Vandalism causes destruction of shorebird nest at Congo

The NSW National Parks and Wildlife Service (NPWS) is appealing for information on the destruction of a shorebird nesting site at Congo Beach, just south of Moruya.

Red-capped plover (Charadrius ruficapillus) also known as red-capped dotterel, or sand lark, a shorebird

NPWS Shorebird Recovery Coordinator Amy Harris said the Service received reports that several signs were stolen from the shorebird nesting sites at Congo Beach late last month.

"Making the situation worse is that during the theft the protective fencing was vandalised and a Red-capped Plover nest containing two precious eggs was destroyed," Ms Harris said.

"These are tiny shorebirds with adults less than 10cm in height, eggs no bigger than a 10-cent piece and their chicks when hatched are highly camouflaged standing at just 4cm tall.

"The signs and fencing are painstaking erected each season by volunteers who are dedicated to keeping endangered shorebirds safe.

"Anyone with information on the theft or destruction of the nests is advised to contact the NPWS Narooma office on 4476 0800 or the local Police," Ms Harris said.

Destruction and disturbance of shorebird nest sites is an offence under the NSW Parks and Wildlife Act and the Threatened Species Conservation Act.

NPWS have since returned to Congo Beach to re-install signs and to check on the 5 remaining pairs of shorebirds.
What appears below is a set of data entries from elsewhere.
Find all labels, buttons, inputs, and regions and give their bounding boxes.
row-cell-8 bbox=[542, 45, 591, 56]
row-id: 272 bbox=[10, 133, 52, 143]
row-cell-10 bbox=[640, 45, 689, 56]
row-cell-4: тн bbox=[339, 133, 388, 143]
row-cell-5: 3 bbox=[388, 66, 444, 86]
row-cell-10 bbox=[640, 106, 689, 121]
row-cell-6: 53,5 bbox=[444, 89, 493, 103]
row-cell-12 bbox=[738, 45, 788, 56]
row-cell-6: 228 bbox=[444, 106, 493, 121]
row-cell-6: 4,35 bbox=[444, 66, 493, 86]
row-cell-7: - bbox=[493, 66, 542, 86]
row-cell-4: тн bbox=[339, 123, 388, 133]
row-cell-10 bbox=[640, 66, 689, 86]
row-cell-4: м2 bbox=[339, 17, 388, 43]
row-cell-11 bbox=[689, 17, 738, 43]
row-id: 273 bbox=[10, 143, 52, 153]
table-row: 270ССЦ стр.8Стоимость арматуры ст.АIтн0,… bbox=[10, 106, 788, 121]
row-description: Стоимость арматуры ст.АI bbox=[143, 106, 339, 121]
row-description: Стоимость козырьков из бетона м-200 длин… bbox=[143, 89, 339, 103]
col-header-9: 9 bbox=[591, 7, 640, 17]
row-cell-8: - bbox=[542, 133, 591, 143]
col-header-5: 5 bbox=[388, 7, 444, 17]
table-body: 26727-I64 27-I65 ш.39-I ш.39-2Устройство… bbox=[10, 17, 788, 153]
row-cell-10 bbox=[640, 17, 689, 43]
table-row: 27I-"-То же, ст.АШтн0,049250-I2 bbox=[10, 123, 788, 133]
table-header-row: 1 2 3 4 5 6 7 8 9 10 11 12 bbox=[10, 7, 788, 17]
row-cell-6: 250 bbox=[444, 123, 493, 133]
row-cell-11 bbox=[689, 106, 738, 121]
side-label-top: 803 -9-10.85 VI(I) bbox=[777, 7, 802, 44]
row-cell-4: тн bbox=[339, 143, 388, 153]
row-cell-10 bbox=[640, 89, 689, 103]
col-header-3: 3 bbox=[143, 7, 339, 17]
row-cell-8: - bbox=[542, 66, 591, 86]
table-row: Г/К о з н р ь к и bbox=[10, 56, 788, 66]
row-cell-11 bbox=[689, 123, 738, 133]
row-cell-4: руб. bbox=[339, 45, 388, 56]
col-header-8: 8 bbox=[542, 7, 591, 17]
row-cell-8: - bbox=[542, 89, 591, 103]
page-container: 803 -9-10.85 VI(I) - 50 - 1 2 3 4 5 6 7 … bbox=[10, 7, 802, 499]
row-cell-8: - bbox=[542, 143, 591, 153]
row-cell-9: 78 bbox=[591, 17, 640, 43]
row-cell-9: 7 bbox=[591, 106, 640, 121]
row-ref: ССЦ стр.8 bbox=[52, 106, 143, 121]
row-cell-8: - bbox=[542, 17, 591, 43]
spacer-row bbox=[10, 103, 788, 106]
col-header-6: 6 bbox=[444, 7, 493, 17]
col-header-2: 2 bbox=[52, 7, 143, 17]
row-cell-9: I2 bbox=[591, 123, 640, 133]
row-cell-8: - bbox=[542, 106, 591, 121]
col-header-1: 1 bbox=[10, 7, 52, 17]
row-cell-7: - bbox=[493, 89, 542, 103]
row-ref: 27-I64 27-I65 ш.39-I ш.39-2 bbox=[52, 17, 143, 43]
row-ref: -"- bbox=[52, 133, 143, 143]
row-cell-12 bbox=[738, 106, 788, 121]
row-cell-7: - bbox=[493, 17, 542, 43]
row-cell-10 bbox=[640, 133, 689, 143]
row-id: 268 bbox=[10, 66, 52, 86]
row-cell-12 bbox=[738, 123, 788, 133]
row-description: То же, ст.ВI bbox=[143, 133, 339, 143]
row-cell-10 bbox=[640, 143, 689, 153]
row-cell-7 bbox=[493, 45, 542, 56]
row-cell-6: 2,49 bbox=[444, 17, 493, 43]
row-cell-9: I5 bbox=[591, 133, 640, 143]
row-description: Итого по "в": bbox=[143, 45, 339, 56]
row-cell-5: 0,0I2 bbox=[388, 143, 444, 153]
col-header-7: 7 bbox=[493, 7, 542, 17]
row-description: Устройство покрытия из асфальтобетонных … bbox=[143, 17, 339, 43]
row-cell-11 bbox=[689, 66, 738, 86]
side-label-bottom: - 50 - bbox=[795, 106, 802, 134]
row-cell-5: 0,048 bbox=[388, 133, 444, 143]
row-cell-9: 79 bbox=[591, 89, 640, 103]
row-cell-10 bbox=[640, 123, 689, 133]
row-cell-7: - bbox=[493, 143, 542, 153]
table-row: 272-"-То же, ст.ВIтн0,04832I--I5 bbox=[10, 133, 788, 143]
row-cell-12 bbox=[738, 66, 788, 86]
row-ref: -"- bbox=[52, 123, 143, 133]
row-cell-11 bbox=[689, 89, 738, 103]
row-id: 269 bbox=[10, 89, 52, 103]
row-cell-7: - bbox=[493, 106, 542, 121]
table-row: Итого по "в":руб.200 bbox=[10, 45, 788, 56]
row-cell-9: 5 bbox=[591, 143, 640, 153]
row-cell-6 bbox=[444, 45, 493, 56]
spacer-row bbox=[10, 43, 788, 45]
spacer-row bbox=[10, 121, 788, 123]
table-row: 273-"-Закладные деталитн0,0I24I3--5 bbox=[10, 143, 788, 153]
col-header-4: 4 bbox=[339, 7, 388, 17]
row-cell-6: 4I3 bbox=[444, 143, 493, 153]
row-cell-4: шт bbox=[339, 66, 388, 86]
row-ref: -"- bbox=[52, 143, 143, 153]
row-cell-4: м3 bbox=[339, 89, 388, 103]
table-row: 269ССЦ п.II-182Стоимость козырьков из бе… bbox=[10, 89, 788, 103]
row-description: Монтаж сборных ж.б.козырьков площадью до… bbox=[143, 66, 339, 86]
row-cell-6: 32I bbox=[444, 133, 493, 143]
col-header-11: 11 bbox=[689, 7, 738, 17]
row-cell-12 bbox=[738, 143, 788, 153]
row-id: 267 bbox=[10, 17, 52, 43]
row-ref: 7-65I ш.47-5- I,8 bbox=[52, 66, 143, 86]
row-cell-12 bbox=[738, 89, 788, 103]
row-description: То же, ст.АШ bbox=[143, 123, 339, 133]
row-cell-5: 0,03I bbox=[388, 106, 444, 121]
"There are also endangered Pied Oyster Catchers currently nesting at Congo Beach but so far this season one nest has been lost to predation and another nest abandoned due to roaming domestic dogs," Ms Harris said.
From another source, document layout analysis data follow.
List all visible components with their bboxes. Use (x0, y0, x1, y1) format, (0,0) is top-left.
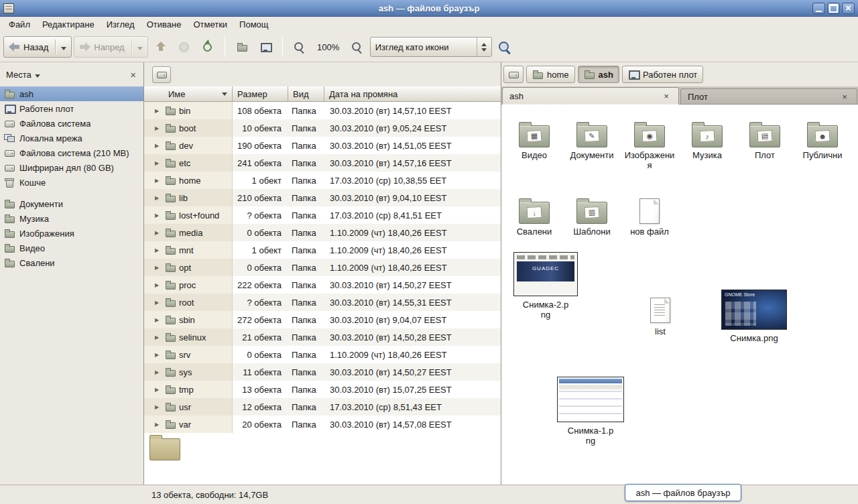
menu-item[interactable]: Помощ (233, 17, 274, 32)
pathbar-button[interactable]: Работен плот (622, 66, 703, 83)
close-button[interactable] (842, 3, 855, 14)
table-row[interactable]: ▶ home 1 обект Папка 17.03.2010 (ср) 10,… (144, 172, 501, 189)
minimize-button[interactable] (812, 3, 825, 14)
expander-icon[interactable]: ▶ (152, 212, 162, 218)
sidebar-close-button[interactable]: × (129, 70, 137, 80)
column-header[interactable]: Име (144, 86, 233, 101)
taskbar-window-label[interactable]: ash — файлов браузър (625, 484, 741, 501)
table-row[interactable]: ▶ proc 222 обекта Папка 30.03.2010 (вт) … (144, 276, 501, 294)
table-row[interactable]: ▶ selinux 21 обекта Папка 30.03.2010 (вт… (144, 328, 501, 346)
expander-icon[interactable]: ▶ (152, 422, 162, 428)
column-header[interactable]: Размер (233, 86, 288, 101)
icon-view-item[interactable]: Документи (563, 113, 621, 189)
table-row[interactable]: ▶ tmp 13 обекта Папка 30.03.2010 (вт) 15… (144, 381, 501, 398)
table-row[interactable]: ▶ media 0 обекта Папка 1.10.2009 (чт) 18… (144, 224, 501, 241)
expander-icon[interactable]: ▶ (152, 143, 162, 149)
expander-icon[interactable]: ▶ (152, 265, 162, 271)
table-row[interactable]: ▶ lost+found ? обекта Папка 17.03.2010 (… (144, 206, 501, 224)
home-button[interactable] (231, 36, 253, 58)
back-button[interactable]: Назад (3, 36, 72, 58)
expander-icon[interactable]: ▶ (152, 160, 162, 166)
icon-view-item[interactable]: Музика (678, 113, 736, 189)
view-mode-select[interactable]: Изглед като икони (370, 37, 492, 57)
sidebar-item[interactable]: Кошче (0, 175, 143, 190)
expander-icon[interactable]: ▶ (152, 404, 162, 410)
expander-icon[interactable]: ▶ (152, 178, 162, 184)
menu-item[interactable]: Отметки (187, 17, 233, 32)
expander-icon[interactable]: ▶ (152, 230, 162, 236)
expander-icon[interactable]: ▶ (152, 282, 162, 288)
icon-view[interactable]: Видео Документи (501, 105, 858, 485)
root-crumb-button[interactable] (503, 66, 524, 83)
expander-icon[interactable]: ▶ (152, 125, 162, 131)
zoom-out-button[interactable] (289, 36, 310, 58)
expander-icon[interactable]: ▶ (152, 195, 162, 201)
tab-close-button[interactable]: × (839, 91, 850, 102)
expander-icon[interactable]: ▶ (152, 387, 162, 393)
sidebar-item[interactable]: Музика (0, 211, 143, 226)
table-row[interactable]: ▶ bin 108 обекта Папка 30.03.2010 (вт) 1… (144, 102, 501, 119)
maximize-button[interactable] (827, 3, 840, 14)
expander-icon[interactable]: ▶ (152, 247, 162, 253)
table-row[interactable]: ▶ mnt 1 обект Папка 1.10.2009 (чт) 18,40… (144, 241, 501, 259)
titlebar[interactable]: ash — файлов браузър (0, 0, 858, 17)
icon-view-item[interactable]: GNOME Store GNOME Store Снимка.png (717, 290, 792, 344)
icon-view-item[interactable]: Снимка-1.png (554, 377, 627, 446)
icon-view-item[interactable]: Плот (736, 113, 794, 189)
sidebar-item[interactable]: Видео (0, 241, 143, 255)
zoom-in-button[interactable] (347, 36, 368, 58)
pathbar-button[interactable]: home (526, 66, 575, 83)
table-row[interactable]: ▶ lib 210 обекта Папка 30.03.2010 (вт) 9… (144, 189, 501, 206)
tab-close-button[interactable]: × (661, 90, 672, 101)
icon-view-item[interactable]: Изображения (621, 113, 678, 189)
expander-icon[interactable]: ▶ (152, 352, 162, 358)
menu-item[interactable]: Отиване (141, 17, 188, 32)
search-button[interactable] (494, 36, 515, 58)
table-row[interactable]: ▶ boot 10 обекта Папка 30.03.2010 (вт) 9… (144, 119, 501, 137)
expander-icon[interactable]: ▶ (152, 317, 162, 323)
expander-icon[interactable]: ▶ (152, 369, 162, 375)
column-header[interactable]: Дата на промяна (324, 86, 501, 101)
table-row[interactable]: ▶ var 20 обекта Папка 30.03.2010 (вт) 14… (144, 416, 501, 433)
icon-view-item[interactable]: Видео (505, 113, 563, 189)
sidebar-item[interactable]: Работен плот (0, 101, 143, 116)
sidebar-item[interactable]: Локална мрежа (0, 131, 143, 145)
table-row[interactable]: ▶ opt 0 обекта Папка 1.10.2009 (чт) 18,4… (144, 259, 501, 276)
sidebar-item[interactable]: Изображения (0, 226, 143, 241)
table-row[interactable]: ▶ usr 12 обекта Папка 17.03.2010 (ср) 8,… (144, 398, 501, 416)
back-history-dropdown-icon[interactable] (61, 47, 66, 50)
expander-icon[interactable]: ▶ (152, 300, 162, 306)
sidebar-item[interactable]: Файлова система (0, 116, 143, 131)
table-row[interactable]: ▶ sys 11 обекта Папка 30.03.2010 (вт) 14… (144, 363, 501, 381)
sidebar-item[interactable]: ash (0, 86, 143, 101)
reload-button[interactable] (197, 36, 219, 58)
spinner-arrows-icon[interactable] (477, 38, 487, 56)
tab[interactable]: ash × (502, 87, 679, 105)
column-header[interactable]: Вид (288, 86, 324, 101)
sidebar-item[interactable]: Шифриран дял (80 GB) (0, 160, 143, 175)
forward-button[interactable]: Напред (74, 36, 147, 58)
chevron-down-icon[interactable] (35, 74, 40, 78)
computer-button[interactable] (255, 36, 276, 58)
pathbar-button[interactable]: ash (578, 66, 619, 83)
sidebar-item[interactable]: Файлова система (210 MB) (0, 145, 143, 160)
menu-item[interactable]: Изглед (101, 17, 141, 32)
table-row[interactable]: ▶ root ? обекта Папка 30.03.2010 (вт) 14… (144, 294, 501, 311)
icon-view-item[interactable]: list (631, 298, 689, 337)
stop-button[interactable] (174, 36, 195, 58)
icon-view-item[interactable]: GUADEC GUADEC Снимка-2.png (511, 252, 580, 320)
icon-view-item[interactable]: нов файл (621, 189, 678, 265)
table-row[interactable]: ▶ sbin 272 обекта Папка 30.03.2010 (вт) … (144, 311, 501, 328)
table-row[interactable]: ▶ etc 241 обекта Папка 30.03.2010 (вт) 1… (144, 154, 501, 172)
expander-icon[interactable]: ▶ (152, 108, 162, 114)
expander-icon[interactable]: ▶ (152, 334, 162, 340)
table-row[interactable]: ▶ srv 0 обекта Папка 1.10.2009 (чт) 18,4… (144, 346, 501, 363)
root-location-button[interactable] (152, 66, 171, 83)
menu-item[interactable]: Редактиране (36, 17, 101, 32)
sidebar-item[interactable]: Документи (0, 196, 143, 211)
menu-item[interactable]: Файл (3, 17, 36, 32)
up-button[interactable] (150, 36, 172, 58)
tab[interactable]: Плот × (680, 88, 857, 104)
table-row[interactable]: ▶ dev 190 обекта Папка 30.03.2010 (вт) 1… (144, 137, 501, 154)
icon-view-item[interactable]: Публични (794, 113, 851, 189)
"Another shorebird nest has been destroyed at Tuross Lake due to human disturbance.

"The Eurobodalla Coast offers key nesting sites for many of these endangered shorebirds.

"Most beachgoers find it easy to avoid the well-signposted nesting areas and actually enjoy seeing the birds around.

"We have an opportunity to make a difference here and we urge people to please take care and share the shoreline," Ms Harris said.